Task goal: Copy out every line of the data that follows, exactly.

──────── Record set

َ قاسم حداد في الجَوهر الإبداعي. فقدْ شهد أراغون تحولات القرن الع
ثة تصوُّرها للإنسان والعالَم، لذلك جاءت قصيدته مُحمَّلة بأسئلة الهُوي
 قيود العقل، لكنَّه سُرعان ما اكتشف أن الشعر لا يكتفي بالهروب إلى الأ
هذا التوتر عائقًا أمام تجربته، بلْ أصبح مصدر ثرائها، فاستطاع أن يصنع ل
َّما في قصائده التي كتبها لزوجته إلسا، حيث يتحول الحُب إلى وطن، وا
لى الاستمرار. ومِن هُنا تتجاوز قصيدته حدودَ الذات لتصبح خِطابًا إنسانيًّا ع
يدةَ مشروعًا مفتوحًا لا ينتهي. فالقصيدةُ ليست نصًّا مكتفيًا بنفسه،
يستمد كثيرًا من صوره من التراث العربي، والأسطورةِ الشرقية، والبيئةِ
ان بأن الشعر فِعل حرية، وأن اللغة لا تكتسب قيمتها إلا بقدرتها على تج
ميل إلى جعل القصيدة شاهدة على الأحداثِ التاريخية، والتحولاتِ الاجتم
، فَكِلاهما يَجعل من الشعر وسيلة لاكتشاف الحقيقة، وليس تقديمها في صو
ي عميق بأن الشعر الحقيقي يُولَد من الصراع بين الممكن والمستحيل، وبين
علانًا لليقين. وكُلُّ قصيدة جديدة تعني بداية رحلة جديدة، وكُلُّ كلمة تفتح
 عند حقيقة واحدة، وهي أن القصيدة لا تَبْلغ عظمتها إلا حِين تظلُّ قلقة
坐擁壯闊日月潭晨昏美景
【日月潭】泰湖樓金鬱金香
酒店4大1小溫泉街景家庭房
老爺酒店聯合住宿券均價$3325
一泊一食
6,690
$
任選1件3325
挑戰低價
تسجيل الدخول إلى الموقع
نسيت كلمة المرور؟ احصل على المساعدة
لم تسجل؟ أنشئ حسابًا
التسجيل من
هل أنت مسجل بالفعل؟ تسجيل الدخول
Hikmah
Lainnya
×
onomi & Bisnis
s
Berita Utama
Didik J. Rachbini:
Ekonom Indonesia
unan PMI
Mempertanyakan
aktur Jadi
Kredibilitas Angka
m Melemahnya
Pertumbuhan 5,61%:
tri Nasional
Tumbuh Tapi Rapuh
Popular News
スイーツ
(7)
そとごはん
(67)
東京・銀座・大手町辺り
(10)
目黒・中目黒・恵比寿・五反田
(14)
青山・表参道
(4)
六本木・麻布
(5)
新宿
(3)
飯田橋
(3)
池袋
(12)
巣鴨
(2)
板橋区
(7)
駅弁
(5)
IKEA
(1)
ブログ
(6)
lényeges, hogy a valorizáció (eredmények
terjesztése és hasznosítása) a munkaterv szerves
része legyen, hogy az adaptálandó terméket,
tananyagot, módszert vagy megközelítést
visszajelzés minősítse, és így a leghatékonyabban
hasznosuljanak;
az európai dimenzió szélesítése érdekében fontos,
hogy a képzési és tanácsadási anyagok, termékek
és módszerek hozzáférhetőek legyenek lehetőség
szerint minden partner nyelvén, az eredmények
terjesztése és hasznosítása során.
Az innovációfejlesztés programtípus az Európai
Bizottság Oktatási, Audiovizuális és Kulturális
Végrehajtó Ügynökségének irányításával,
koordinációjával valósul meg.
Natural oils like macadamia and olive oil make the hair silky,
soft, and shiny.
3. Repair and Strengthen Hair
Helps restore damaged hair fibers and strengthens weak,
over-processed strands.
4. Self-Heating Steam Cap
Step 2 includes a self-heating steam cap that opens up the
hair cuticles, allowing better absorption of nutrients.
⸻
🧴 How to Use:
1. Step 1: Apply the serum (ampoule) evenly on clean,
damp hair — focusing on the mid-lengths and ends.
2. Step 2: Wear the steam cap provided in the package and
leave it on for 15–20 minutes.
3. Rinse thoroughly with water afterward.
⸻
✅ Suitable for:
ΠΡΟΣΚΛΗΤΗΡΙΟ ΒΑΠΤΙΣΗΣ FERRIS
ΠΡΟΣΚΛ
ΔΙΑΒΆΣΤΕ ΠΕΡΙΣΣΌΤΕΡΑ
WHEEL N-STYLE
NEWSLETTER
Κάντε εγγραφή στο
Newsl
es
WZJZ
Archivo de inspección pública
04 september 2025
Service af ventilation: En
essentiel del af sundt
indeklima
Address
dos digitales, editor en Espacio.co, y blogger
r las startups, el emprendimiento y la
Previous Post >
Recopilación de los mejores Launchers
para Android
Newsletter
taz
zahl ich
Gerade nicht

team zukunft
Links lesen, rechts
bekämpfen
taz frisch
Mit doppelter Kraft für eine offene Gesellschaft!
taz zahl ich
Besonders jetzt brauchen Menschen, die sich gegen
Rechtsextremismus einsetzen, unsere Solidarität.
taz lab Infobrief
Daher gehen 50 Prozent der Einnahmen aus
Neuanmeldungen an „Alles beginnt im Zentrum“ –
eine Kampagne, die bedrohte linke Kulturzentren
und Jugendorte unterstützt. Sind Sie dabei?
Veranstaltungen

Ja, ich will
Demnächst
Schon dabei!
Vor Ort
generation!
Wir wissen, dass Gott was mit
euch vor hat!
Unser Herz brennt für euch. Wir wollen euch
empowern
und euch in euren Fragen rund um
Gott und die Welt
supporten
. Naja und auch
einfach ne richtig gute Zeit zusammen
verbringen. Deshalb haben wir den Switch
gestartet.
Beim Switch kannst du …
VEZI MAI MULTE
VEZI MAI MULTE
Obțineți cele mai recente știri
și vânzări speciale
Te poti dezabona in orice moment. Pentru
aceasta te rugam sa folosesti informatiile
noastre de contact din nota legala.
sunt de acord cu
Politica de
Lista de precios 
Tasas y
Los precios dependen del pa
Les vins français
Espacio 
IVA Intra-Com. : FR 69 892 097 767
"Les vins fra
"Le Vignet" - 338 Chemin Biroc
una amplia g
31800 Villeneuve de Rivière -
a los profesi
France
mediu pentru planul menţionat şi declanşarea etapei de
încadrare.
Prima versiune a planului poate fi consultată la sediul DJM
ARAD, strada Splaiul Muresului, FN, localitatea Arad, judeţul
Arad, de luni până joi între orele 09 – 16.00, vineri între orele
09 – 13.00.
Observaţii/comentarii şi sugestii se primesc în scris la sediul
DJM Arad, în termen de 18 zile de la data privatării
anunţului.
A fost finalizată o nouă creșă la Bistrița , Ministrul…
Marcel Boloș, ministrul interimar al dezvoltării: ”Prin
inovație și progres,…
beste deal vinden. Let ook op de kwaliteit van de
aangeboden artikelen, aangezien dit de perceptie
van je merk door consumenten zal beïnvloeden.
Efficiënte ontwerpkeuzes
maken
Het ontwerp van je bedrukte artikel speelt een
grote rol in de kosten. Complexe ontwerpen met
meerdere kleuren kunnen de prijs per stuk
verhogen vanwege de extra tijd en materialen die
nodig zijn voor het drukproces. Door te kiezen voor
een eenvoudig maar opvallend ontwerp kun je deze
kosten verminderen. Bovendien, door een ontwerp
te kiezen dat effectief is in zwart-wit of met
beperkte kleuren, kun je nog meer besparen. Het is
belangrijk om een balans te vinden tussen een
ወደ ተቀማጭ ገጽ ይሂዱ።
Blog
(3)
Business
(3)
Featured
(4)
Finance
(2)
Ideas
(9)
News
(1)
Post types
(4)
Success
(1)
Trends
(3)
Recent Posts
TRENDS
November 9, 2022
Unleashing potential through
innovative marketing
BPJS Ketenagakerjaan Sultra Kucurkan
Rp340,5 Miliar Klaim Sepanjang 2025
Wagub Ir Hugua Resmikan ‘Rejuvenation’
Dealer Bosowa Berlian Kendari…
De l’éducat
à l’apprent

────────────────

Response for this exercise:
َ قاسم حداد في الجَوهر الإبداعي. فقدْ شهد أراغون تحولات القرن الع
ثة تصوُّرها للإنسان والعالَم، لذلك جاءت قصيدته مُحمَّلة بأسئلة الهُوي
 قيود العقل، لكنَّه سُرعان ما اكتشف أن الشعر لا يكتفي بالهروب إلى الأ
هذا التوتر عائقًا أمام تجربته، بلْ أصبح مصدر ثرائها، فاستطاع أن يصنع ل
َّما في قصائده التي كتبها لزوجته إلسا، حيث يتحول الحُب إلى وطن، وا
لى الاستمرار. ومِن هُنا تتجاوز قصيدته حدودَ الذات لتصبح خِطابًا إنسانيًّا ع
يدةَ مشروعًا مفتوحًا لا ينتهي. فالقصيدةُ ليست نصًّا مكتفيًا بنفسه،
يستمد كثيرًا من صوره من التراث العربي، والأسطورةِ الشرقية، والبيئةِ
ان بأن الشعر فِعل حرية، وأن اللغة لا تكتسب قيمتها إلا بقدرتها على تج
ميل إلى جعل القصيدة شاهدة على الأحداثِ التاريخية، والتحولاتِ الاجتم
، فَكِلاهما يَجعل من الشعر وسيلة لاكتشاف الحقيقة، وليس تقديمها في صو
ي عميق بأن الشعر الحقيقي يُولَد من الصراع بين الممكن والمستحيل، وبين
علانًا لليقين. وكُلُّ قصيدة جديدة تعني بداية رحلة جديدة، وكُلُّ كلمة تفتح
 عند حقيقة واحدة، وهي أن القصيدة لا تَبْلغ عظمتها إلا حِين تظلُّ قلقة
坐擁壯闊日月潭晨昏美景
【日月潭】泰湖樓金鬱金香
酒店4大1小溫泉街景家庭房
老爺酒店聯合住宿券均價$3325
一泊一食
6,690
$
任選1件3325
挑戰低價
تسجيل الدخول إلى الموقع
نسيت كلمة المرور؟ احصل على المساعدة
لم تسجل؟ أنشئ حسابًا
التسجيل من
هل أنت مسجل بالفعل؟ تسجيل الدخول
Hikmah
Lainnya
×
onomi & Bisnis
s
Berita Utama
Didik J. Rachbini:
Ekonom Indonesia
unan PMI
Mempertanyakan
aktur Jadi
Kredibilitas Angka
m Melemahnya
Pertumbuhan 5,61%:
tri Nasional
Tumbuh Tapi Rapuh
Popular News
スイーツ
(7)
そとごはん
(67)
東京・銀座・大手町辺り
(10)
目黒・中目黒・恵比寿・五反田
(14)
青山・表参道
(4)
六本木・麻布
(5)
新宿
(3)
飯田橋
(3)
池袋
(12)
巣鴨
(2)
板橋区
(7)
駅弁
(5)
IKEA
(1)
ブログ
(6)
lényeges, hogy a valorizáció (eredmények
terjesztése és hasznosítása) a munkaterv szerves
része legyen, hogy az adaptálandó terméket,
tananyagot, módszert vagy megközelítést
visszajelzés minősítse, és így a leghatékonyabban
hasznosuljanak;
az európai dimenzió szélesítése érdekében fontos,
hogy a képzési és tanácsadási anyagok, termékek
és módszerek hozzáférhetőek legyenek lehetőség
szerint minden partner nyelvén, az eredmények
terjesztése és hasznosítása során.
Az innovációfejlesztés programtípus az Európai
Bizottság Oktatási, Audiovizuális és Kulturális
Végrehajtó Ügynökségének irányításával,
koordinációjával valósul meg.
Natural oils like macadamia and olive oil make the hair silky,
soft, and shiny.
3. Repair and Strengthen Hair
Helps restore damaged hair fibers and strengthens weak,
over-processed strands.
4. Self-Heating Steam Cap
Step 2 includes a self-heating steam cap that opens up the
hair cuticles, allowing better absorption of nutrients.
⸻
🧴 How to Use:
1. Step 1: Apply the serum (ampoule) evenly on clean,
damp hair — focusing on the mid-lengths and ends.
2. Step 2: Wear the steam cap provided in the package and
leave it on for 15–20 minutes.
3. Rinse thoroughly with water afterward.
⸻
✅ Suitable for:
ΠΡΟΣΚΛΗΤΗΡΙΟ ΒΑΠΤΙΣΗΣ FERRIS
ΠΡΟΣΚΛ
ΔΙΑΒΆΣΤΕ ΠΕΡΙΣΣΌΤΕΡΑ
WHEEL N-STYLE
NEWSLETTER
Κάντε εγγραφή στο
Newsl
es
WZJZ
Archivo de inspección pública
04 september 2025
Service af ventilation: En
essentiel del af sundt
indeklima
Address
dos digitales, editor en Espacio.co, y blogger
r las startups, el emprendimiento y la
Previous Post >
Recopilación de los mejores Launchers
para Android
Newsletter
taz
zahl ich
Gerade nicht

team zukunft
Links lesen, rechts
bekämpfen
taz frisch
Mit doppelter Kraft für eine offene Gesellschaft!
taz zahl ich
Besonders jetzt brauchen Menschen, die sich gegen
Rechtsextremismus einsetzen, unsere Solidarität.
taz lab Infobrief
Daher gehen 50 Prozent der Einnahmen aus
Neuanmeldungen an „Alles beginnt im Zentrum“ –
eine Kampagne, die bedrohte linke Kulturzentren
und Jugendorte unterstützt. Sind Sie dabei?
Veranstaltungen

Ja, ich will
Demnächst
Schon dabei!
Vor Ort
generation!
Wir wissen, dass Gott was mit
euch vor hat!
Unser Herz brennt für euch. Wir wollen euch
empowern
und euch in euren Fragen rund um
Gott und die Welt
supporten
. Naja und auch
einfach ne richtig gute Zeit zusammen
verbringen. Deshalb haben wir den Switch
gestartet.
Beim Switch kannst du …
VEZI MAI MULTE
VEZI MAI MULTE
Obțineți cele mai recente știri
și vânzări speciale
Te poti dezabona in orice moment. Pentru
aceasta te rugam sa folosesti informatiile
noastre de contact din nota legala.
sunt de acord cu
Politica de
Lista de precios 
Tasas y
Los precios dependen del pa
Les vins français
Espacio 
IVA Intra-Com. : FR 69 892 097 767
"Les vins fra
"Le Vignet" - 338 Chemin Biroc
una amplia g
31800 Villeneuve de Rivière -
a los profesi
France
mediu pentru planul menţionat şi declanşarea etapei de
încadrare.
Prima versiune a planului poate fi consultată la sediul DJM
ARAD, strada Splaiul Muresului, FN, localitatea Arad, judeţul
Arad, de luni până joi între orele 09 – 16.00, vineri între orele
09 – 13.00.
Observaţii/comentarii şi sugestii se primesc în scris la sediul
DJM Arad, în termen de 18 zile de la data privatării
anunţului.
A fost finalizată o nouă creșă la Bistrița , Ministrul…
Marcel Boloș, ministrul interimar al dezvoltării: ”Prin
inovație și progres,…
beste deal vinden. Let ook op de kwaliteit van de
aangeboden artikelen, aangezien dit de perceptie
van je merk door consumenten zal beïnvloeden.
Efficiënte ontwerpkeuzes
maken
Het ontwerp van je bedrukte artikel speelt een
grote rol in de kosten. Complexe ontwerpen met
meerdere kleuren kunnen de prijs per stuk
verhogen vanwege de extra tijd en materialen die
nodig zijn voor het drukproces. Door te kiezen voor
een eenvoudig maar opvallend ontwerp kun je deze
kosten verminderen. Bovendien, door een ontwerp
te kiezen dat effectief is in zwart-wit of met
beperkte kleuren, kun je nog meer besparen. Het is
belangrijk om een balans te vinden tussen een
ወደ ተቀማጭ ገጽ ይሂዱ።
Blog
(3)
Business
(3)
Featured
(4)
Finance
(2)
Ideas
(9)
News
(1)
Post types
(4)
Success
(1)
Trends
(3)
Recent Posts
TRENDS
November 9, 2022
Unleashing potential through
innovative marketing
BPJS Ketenagakerjaan Sultra Kucurkan
Rp340,5 Miliar Klaim Sepanjang 2025
Wagub Ir Hugua Resmikan ‘Rejuvenation’
Dealer Bosowa Berlian Kendari…
De l’éducat
à l’apprent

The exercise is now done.